** Extracted entries follows **

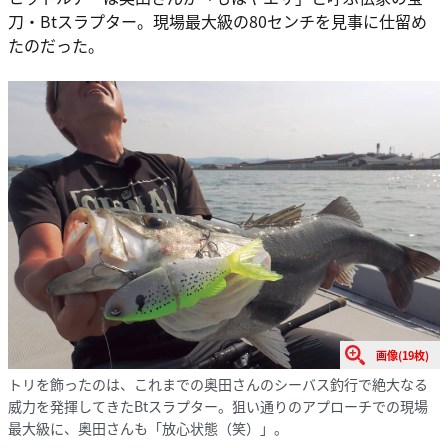
刀・Btスラプター。現場最大級の80センチを見事に仕留め
たのだった。
画像(19枚)
トリを飾ったのは、これまでの奥田さんのシーバス釣行で絶大なる
威力を発揮してきたBtスラプター。狙い通りのアプローチでの現場
最大級に、奥田さんも「放心状態（笑）」。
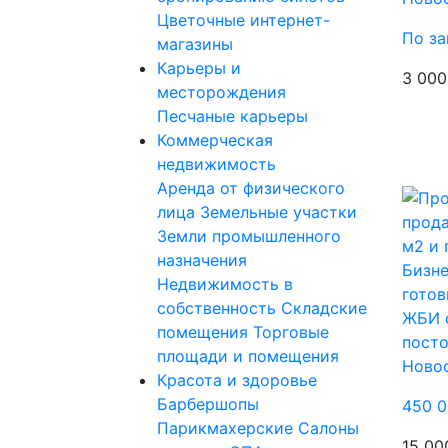
Цветочные интернет-
По за
магазины
Карьеры и
3 000
месторождения
Песчаные карьеры
Коммерческая
недвижимость
Аренда от физического
лица
Земельные участки
Земли промышленного
назначения
Бизне
Недвижимость в
готов
собственность
Складские
ЖБИ с
помещения
Торговые
пост
площади и помещения
Ново
Красота и здоровье
Барбершопы
450 0
Парикмахерские
Салоны
15 00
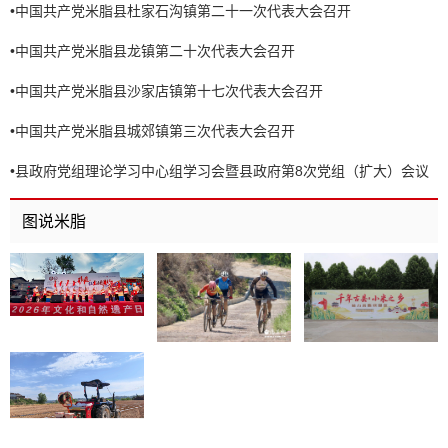
•
中国共产党米脂县杜家石沟镇第二十一次代表大会召开
•
中国共产党米脂县龙镇第二十次代表大会召开
•
中国共产党米脂县沙家店镇第十七次代表大会召开
•
中国共产党米脂县城郊镇第三次代表大会召开
•
县政府党组理论学习中心组学习会暨县政府第8次党组（扩大）会议
召开
图说米脂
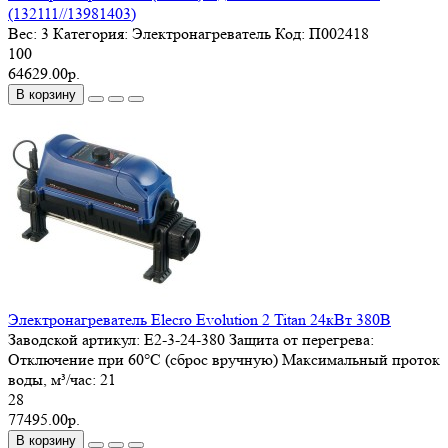
(132111//13981403)
Вес:
3
Категория:
Электронагреватель
Код:
П002418
100
64629.00р.
В корзину
Электронагреватель Elecro Evolution 2 Titan 24кВт 380В
Заводской артикул:
E2-3-24-380
Защита от перегрева:
Отключение при 60°С (сброс вручную)
Максимальный проток
воды, м³/час:
21
28
77495.00р.
В корзину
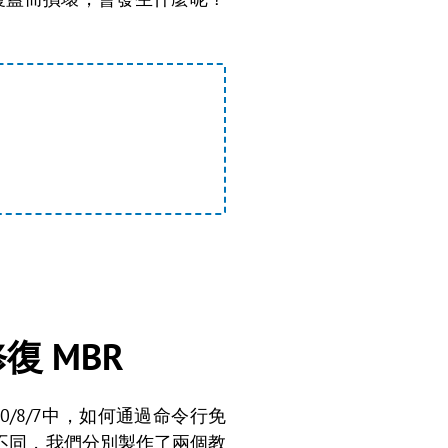
修復 MBR
10/8/7中，如何通過命令行免
方面略有不同，我們分別製作了兩個教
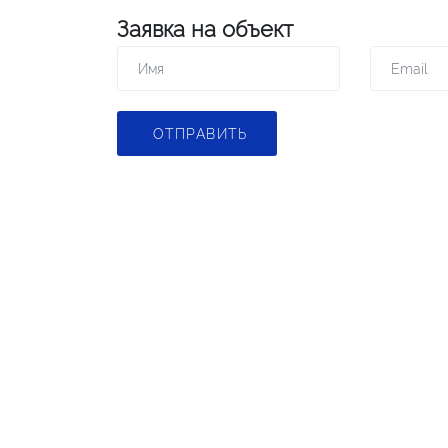
Заявка на объект
ОТПРАВИТЬ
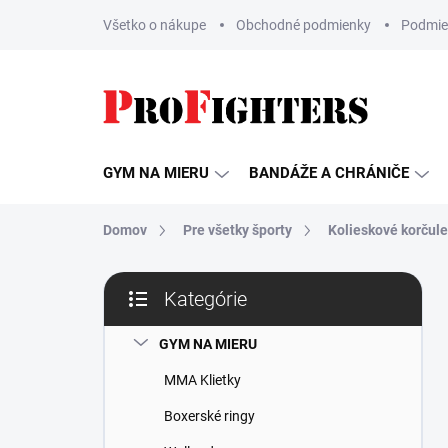
Prejsť
Všetko o nákupe
Obchodné podmienky
Podmie
na
obsah
GYM NA MIERU
BANDÁŽE A CHRÁNIČE
Domov
Pre všetky športy
Kolieskové korčule
B
Kategórie
o
Preskočiť
č
kategórie
n
GYM NA MIERU
ý
MMA Klietky
p
a
Boxerské ringy
n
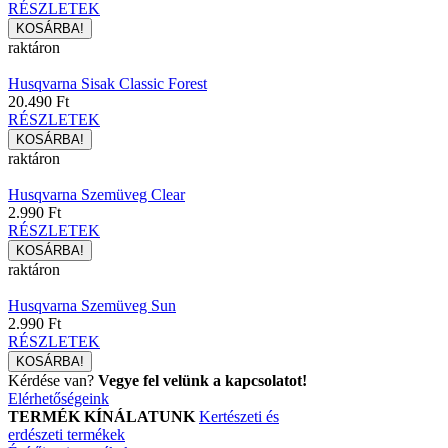
RÉSZLETEK
raktáron
Husqvarna Sisak Classic Forest
20.490 Ft
RÉSZLETEK
raktáron
Husqvarna Szemüveg Clear
2.990 Ft
RÉSZLETEK
raktáron
Husqvarna Szemüveg Sun
2.990 Ft
RÉSZLETEK
Kérdése van?
Vegye fel velünk a kapcsolatot!
Elérhetőségeink
TERMÉK KÍNÁLATUNK
Kertészeti és
erdészeti termékek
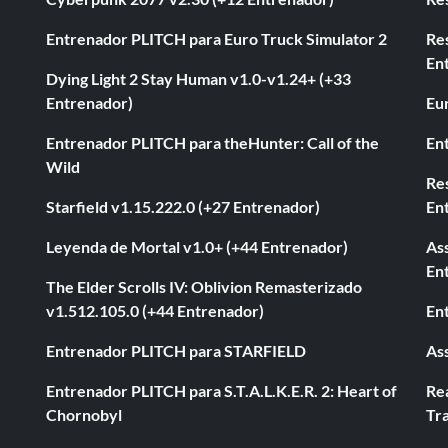
Entrenador PLITCH para Euro Truck Simulator 2
Re
En
Dying Light 2 Stay Human v1.0-v1.24+ (+33
Entrenador)
Eur
Entrenador PLITCH para theHunter: Call of the
En
Wild
Res
Starfield v1.15.222.0 (+27 Entrenador)
En
Leyenda de Mortal v1.0+ (+44 Entrenador)
As
En
The Elder Scrolls IV: Oblivion Remasterizado
v1.512.105.0 (+44 Entrenador)
En
Entrenador PLITCH para STARFIELD
As
Entrenador PLITCH para S.T.A.L.K.E.R. 2: Heart of
Rea
Chornobyl
Tra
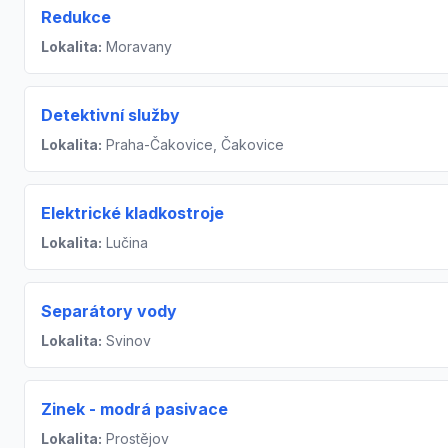
Redukce
Lokalita:
Moravany
Detektivní služby
Lokalita:
Praha-Čakovice, Čakovice
Elektrické kladkostroje
Lokalita:
Lučina
Separátory vody
Lokalita:
Svinov
Zinek - modrá pasivace
Lokalita:
Prostějov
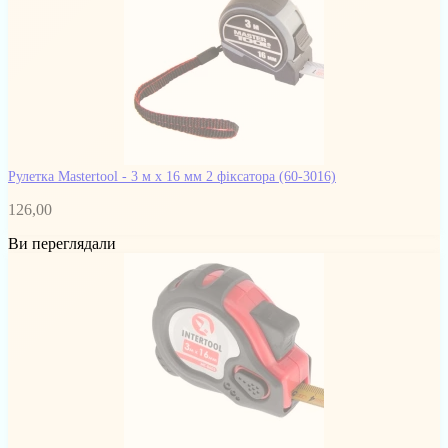
Рулетка Mastertool - 3 м x 16 мм 2 фіксатора
(60-3016)
126,00
Ви переглядали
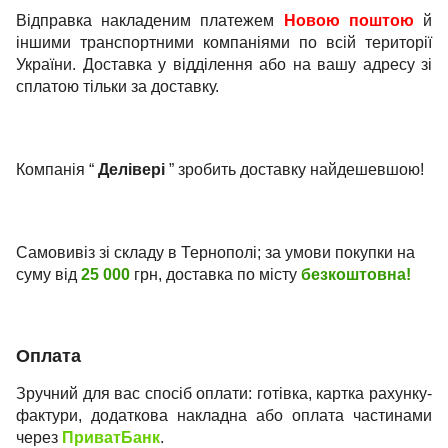
Відправка накладеним платежем
Новою поштою
й
іншими транспортними компаніями по всій території
України. Доставка у відділення або на вашу адресу зі
сплатою тільки за доставку.
Компанія “
Делівері
” зробить доставку найдешевшою!
Самовивіз зі складу в Тернополі; за умови покупки на
суму від
25 000
грн, доставка по місту
безкоштовна!
Оплата
Зручний для вас спосіб оплати: готівка, картка рахунку-
фактури, додаткова накладна або оплата частинами
через
ПриватБанк
.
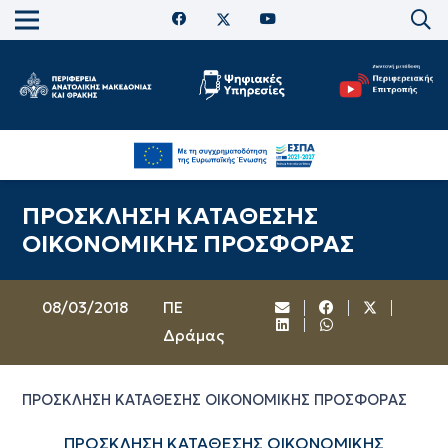
ΠΡΟΣΚΛΗΣΗ ΚΑΤΑΘΕΣΗΣ
ΟΙΚΟΝΟΜΙΚΗΣ ΠΡΟΣΦΟΡΑΣ
08/03/2018
ΠΕ
Δράμας
ΠΡΟΣΚΛΗΣΗ ΚΑΤΑΘΕΣΗΣ ΟΙΚΟΝΟΜΙΚΗΣ ΠΡΟΣΦΟΡΑΣ
ΠΡΟΣΚΛΗΣΗ ΚΑΤΑΘΕΣΗΣ ΟΙΚΟΝΟΜΙΚΗΣ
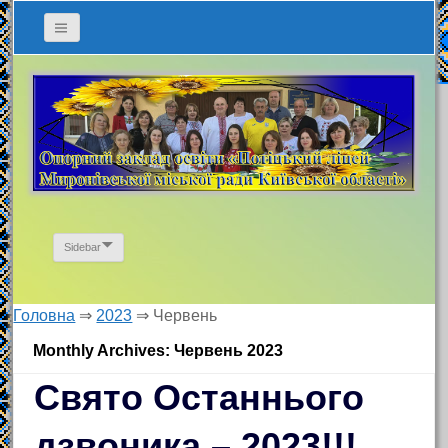
Sidebar
Головна
⇒
2023
⇒
Червень
Monthly Archives: Червень 2023
Свято Останнього
дзвоника – 2023!!!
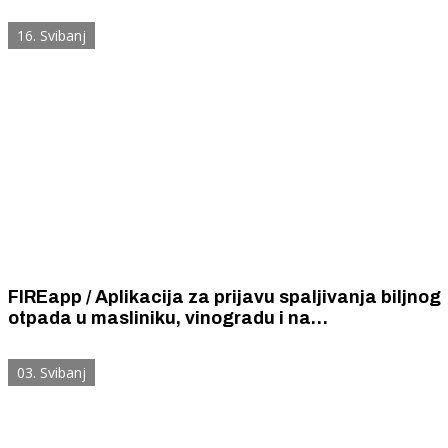
16. Svibanj
FIREapp / Aplikacija za prijavu spaljivanja biljnog
otpada u masliniku, vinogradu i na
poljoprivrednim površinama radi i na području
Šibensko-kninske županije
03. Svibanj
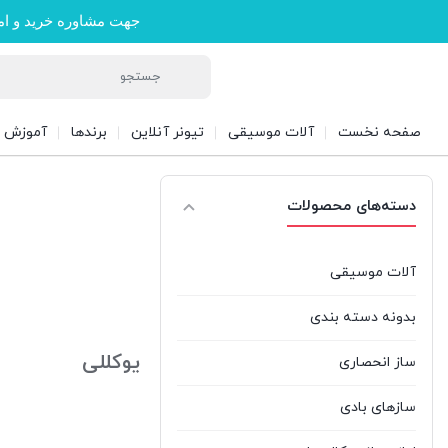
جهت مشاوره خرید و ام
صفحه نخست
آلات موسیقی
تیونر آنلاین
برندها
آموزش
دسته‌های محصولات
آلات موسیقی
بدونه دسته بندی
یوکللی
ساز انحصاری
سازهای بادی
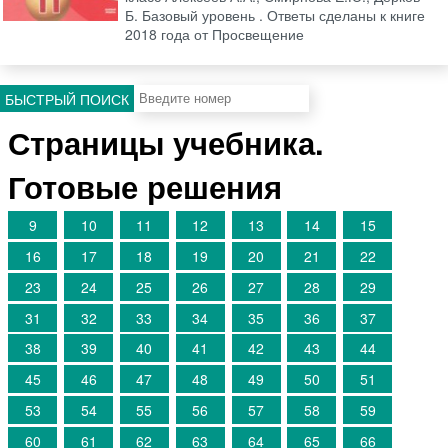
Б. Базовый уровень . Ответы сделаны к книге
2018 года от Просвещение
БЫСТРЫЙ ПОИСК
Страницы учебника.
Готовые решения
9
10
11
12
13
14
15
16
17
18
19
20
21
22
23
24
25
26
27
28
29
31
32
33
34
35
36
37
38
39
40
41
42
43
44
45
46
47
48
49
50
51
53
54
55
56
57
58
59
60
61
62
63
64
65
66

** End of Extracted entries **

=== Aim of the exercise ===
Give back each entry exactly as it appears, with no pictures.

=== Answer space ===
刀・Btスラプター。現場最大級の80センチを見事に仕留め
たのだった。
画像(19枚)
トリを飾ったのは、これまでの奥田さんのシーバス釣行で絶大なる
威力を発揮してきたBtスラプター。狙い通りのアプローチでの現場
最大級に、奥田さんも「放心状態（笑）」。
Цветочные интернет-
По за
магазины
Карьеры и
3 000
месторождения
Песчаные карьеры
Коммерческая
недвижимость
Аренда от физического
лица
Земельные участки
Земли промышленного
назначения
Бизне
Недвижимость в
готов
собственность
Складские
ЖБИ с
помещения
Торговые
пост
площади и помещения
Ново
Красота и здоровье
Барбершопы
450 0
Парикмахерские
Салоны
15 00
•
中国共产党米脂县杜家石沟镇第二十一次代表大会召开
•
中国共产党米脂县龙镇第二十次代表大会召开
•
中国共产党米脂县沙家店镇第十七次代表大会召开
•
中国共产党米脂县城郊镇第三次代表大会召开
•
县政府党组理论学习中心组学习会暨县政府第8次党组（扩大）会议
召开
图说米脂
(132111//13981403)
Вес:
3
Категория:
Электронагреватель
Код:
П002418
100
64629.00р.
В корзину
Электронагреватель Elecro Evolution 2 Titan 24кВт 380В
Заводской артикул:
E2-3-24-380
Защита от перегрева:
Отключение при 60°С (сброс вручную)
Максимальный проток
воды, м³/час:
21
28
77495.00р.
В корзину
修復 MBR
10/8/7中，如何通過命令行免
方面略有不同，我們分別製作了兩個教
Заявка на объект
ОТПРАВИТЬ
Prejsť
Všetko o nákupe
Obchodné podmienky
Podmie
na
obsah
GYM NA MIERU
BANDÁŽE A CHRÁNIČE
Domov
Pre všetky športy
Kolieskové korčule
B
Kategórie
o
Preskočiť
č
kategórie
n
GYM NA MIERU
ý
MMA Klietky
p
a
Boxerské ringy
n
RÉSZLETEK
raktáron
Husqvarna Sisak Classic Forest
20.490 Ft
RÉSZLETEK
raktáron
Husqvarna Szemüveg Clear
2.990 Ft
RÉSZLETEK
raktáron
Husqvarna Szemüveg Sun
2.990 Ft
RÉSZLETEK
Kérdése van?
Vegye fel velünk a kapcsolatot!
Elérhetőségeink
TERMÉK KÍNÁLATUNK
Kertészeti és
erdészeti termékek
Entrenador PLITCH para Euro Truck Simulator 2
Re
En
Dying Light 2 Stay Human v1.0-v1.24+ (+33
Entrenador)
Eur
Entrenador PLITCH para theHunter: Call of the
En
Wild
Res
Starfield v1.15.222.0 (+27 Entrenador)
En
Leyenda de Mortal v1.0+ (+44 Entrenador)
As
En
The Elder Scrolls IV: Oblivion Remasterizado
v1.512.105.0 (+44 Entrenador)
En
Entrenador PLITCH para STARFIELD
As
Entrenador PLITCH para S.T.A.L.K.E.R. 2: Heart of
Rea
Chornobyl
Tra
Redukce
Lokalita:
Moravany
Detektivní služby
Lokalita:
Praha-Čakovice, Čakovice
Elektrické kladkostroje
Lokalita:
Lučina
Separátory vody
Lokalita:
Svinov
Zinek - modrá pasivace
Lokalita:
Prostějov
Рулетка Mastertool - 3 м x 16 мм 2 фіксатора
(60-3016)
126,00
Ви переглядали
Відправка накладеним платежем
Новою поштою
й
іншими транспортними компаніями по всій території
України. Доставка у відділення або на вашу адресу зі
сплатою тільки за доставку.
Компанія “
Делівері
” зробить доставку найдешевшою!
Самовивіз зі складу в Тернополі; за умови покупки на
суму від
25 000
грн, доставка по місту
безкоштовна!
Оплата
Зручний для вас спосіб оплати: готівка, картка рахунку-
фактури, додаткова накладна або оплата частинами
через
ПриватБанк
.
ΠΡΟΣΚΛΗΣΗ ΚΑΤΑΘΕΣΗΣ
ΟΙΚΟΝΟΜΙΚΗΣ ΠΡΟΣΦΟΡΑΣ
08/03/2018
ΠΕ
Δράμας
ΠΡΟΣΚΛΗΣΗ ΚΑΤΑΘΕΣΗΣ ΟΙΚΟΝΟΜΙΚΗΣ ΠΡΟΣΦΟΡΑΣ
ΠΡΟΣΚΛΗΣΗ ΚΑΤΑΘΕΣΗΣ ΟΙΚΟΝΟΜΙΚΗΣ
Sidebar
Головна
⇒
2023
⇒
Червень
Monthly Archives: Червень 2023
Свято Останнього
дзвоника – 2023!!!
16. Svibanj
FIREapp / Aplikacija za prijavu spaljivanja biljnog
otpada u masliniku, vinogradu i na
poljoprivrednim površinama radi i na području
Šibensko-kninske županije
03. Svibanj
جهت مشاوره خرید و ام
صفحه نخست
آلات موسیقی
تیونر آنلاین
برندها
آموزش
دسته‌های محصولات
آلات موسیقی
بدونه دسته بندی
یوکللی
ساز انحصاری
سازهای بادی
Б. Базовый уровень . Ответы сделаны к книге
2018 года от Просвещение
БЫСТРЫЙ ПОИСК
Страницы учебника.
Готовые решения
9
10
11
12
13
14
15
16
17
18
19
20
21
22
23
24
25
26
27
28
29
31
32
33
34
35
36
37
38
39
40
41
42
43
44
45
46
47
48
49
50
51
53
54
55
56
57
58
59
60
61
62
63
64
65
66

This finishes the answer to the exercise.